Kaggle / kagglehub

Python library to access Kaggle resources
Apache License 2.0
42 stars 7 forks source link

Download model files in parallel when < X files #122

Closed rosbo closed 2 months ago

rosbo commented 3 months ago

Blocked by: https://github.com/Kaggle/kaggleazure/pull/29608 (@stevemessick is working on the backend fix)

http://b/341160276

rosbo commented 3 months ago

@jeward414 I will add tests on Monday but here is what we did together. I also added the parallel download part.

rosbo commented 2 months ago

Note: integration test is failing until https://github.com/Kaggle/kaggleazure/pull/29608 is merged (@stevemessick is working on the backend fix). I will wait for the change to be deployed before merging this PR.

rosbo commented 2 months ago

I found why the integration tests were failing on CI but not when running locally.

There is a kaggle-api-enable-pagination feature flag for the new ListModelInstanceVersionFilesHandler. It is currently released to 50%. The integrationtester on CI didn't fall into this bucket so it was always getting an empty response when listing files: https://github.com/Kaggle/kaggleazure/blob/dc89139c44f4d0ab33c1331c4326340619b3f6a0/Kaggle.Services.Models/Handlers/ModelApiService/V1/ListModelInstanceVersionFilesHandler.cs#L86

@stevemessick Are you planning to turn the feature flag to public soon? Also, did we need the feature flag for the model handler given it is new?

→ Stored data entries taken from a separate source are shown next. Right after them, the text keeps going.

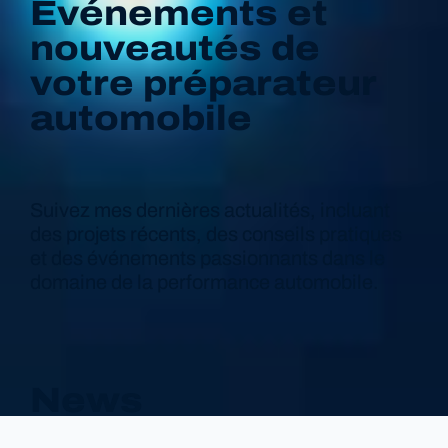
Événements et
nouveautés de
votre préparateur
automobile
Suivez mes dernières actualités, incluant
des projets récents, des conseils pratiques
et des événements passionnants dans le
domaine de la performance automobile.
News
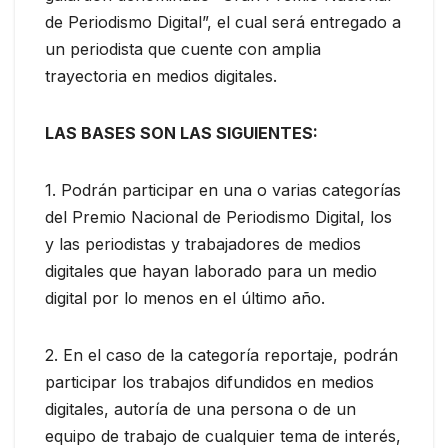
de Periodismo Digital”, el cual será entregado a
un periodista que cuente con amplia
trayectoria en medios digitales.
LAS BASES SON LAS SIGUIENTES:
1. Podrán participar en una o varias categorías
del Premio Nacional de Periodismo Digital, los
y las periodistas y trabajadores de medios
digitales que hayan laborado para un medio
digital por lo menos en el último año.
2. En el caso de la categoría reportaje, podrán
participar los trabajos difundidos en medios
digitales, autoría de una persona o de un
equipo de trabajo de cualquier tema de interés,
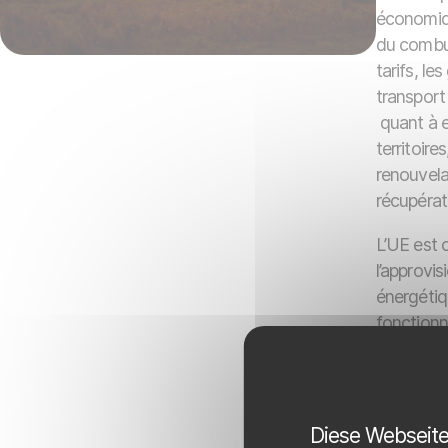
économiqu
du combust
tarifs, l
transport 
quant à e
territoire
renouvelab
récupérati
L’UE est c
l’approvi
énergétiq
fonctionne
stratégie
législati
d’ici 203
importatio
Diese Webseite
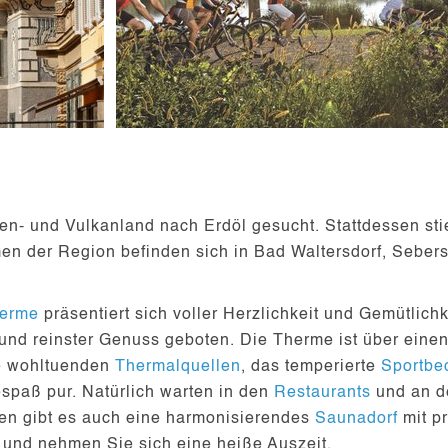
men- und Vulkanland nach
Erdöl
gesucht. Stattdessen sti
men der Region befinden sich in Bad Waltersdorf, Seber
herme
präsentiert sich voller Herzlichkeit und Gemütlich
nd reinster Genuss geboten. Die Therme ist über eine
e wohltuenden
Thermalquellen
, das temperierte
Sportb
spaß pur. Natürlich warten in den
Restaurants
und an 
en gibt es auch eine harmonisierendes
Saunadorf
mit p
 und nehmen Sie sich eine heiße Auszeit.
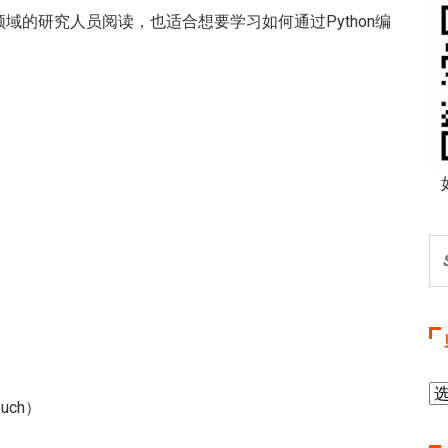
领域的研究人员阅读，也适合想要学习如何通过Python编
ouch）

stevemessick commented 2 months ago

@rosbo That FF was supposed to have been 100% but the update didn't stick. I just verified it is now 100%.

The FF will be removed by https://github.com/Kaggle/kaggleazure/pull/29772.

stevemessick commented 2 months ago

I re-ran the failing check, and it is passing now.

rosbo commented 2 months ago

Thank you @stevemessick 👏